You may hate salmon, or the concept of cooking anything on Mondays. That’s perfectly fine. The overarching point is the importance of sanctifying just one home-cooked dinner a week. Try to make it a healthy one, too.

How will you know if it’s healthy, what with the ever-shifting definition of nutrition these days?

Well, for one, home-cooked meals are inherently healthier than takeout or pre-packaged fare. Assuming you’re gathering fresh ingredients and following a recipe, you’re already in the win column. From there, just aim for lean protein, good fats, greens, a whole-grain carbohydrate. Here’s a helpful piece on some healthy culinary building blocks. A great rule of thumb: if you look down at your plate and it’s various shades of brown, time to level up. Eat colorfully.
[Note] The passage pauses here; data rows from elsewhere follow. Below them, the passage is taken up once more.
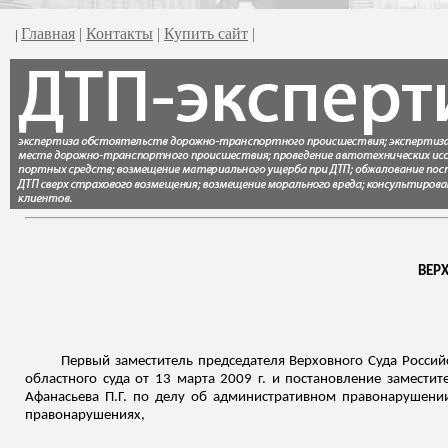
Главная
|
Контакты
|
Купить сайт
|
|
ВЕР
Первый заместитель председателя Верховного Суда Российс
областного суда от 13 марта 2009 г. и постановление заместит
Афанасьева П.Г. по делу об административном правонарушени
правонарушениях,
Finally, depending on your household (single, married, no kids, six of ’em), you’ll know best what night of the week this could possibly work (perhaps a weekend night has a better shot of flourishing), and what sort of food you can/can’t serve, or afford. Just try to think positively: fresh ingredients are cheaper than people like to pretend, and assuming you’ve built out your spice rack over the years (and have a good blender), a dinner tradition need not be intimidating. I think you’ll find, as I have, that the simple ritual makes for the loveliest night of the week.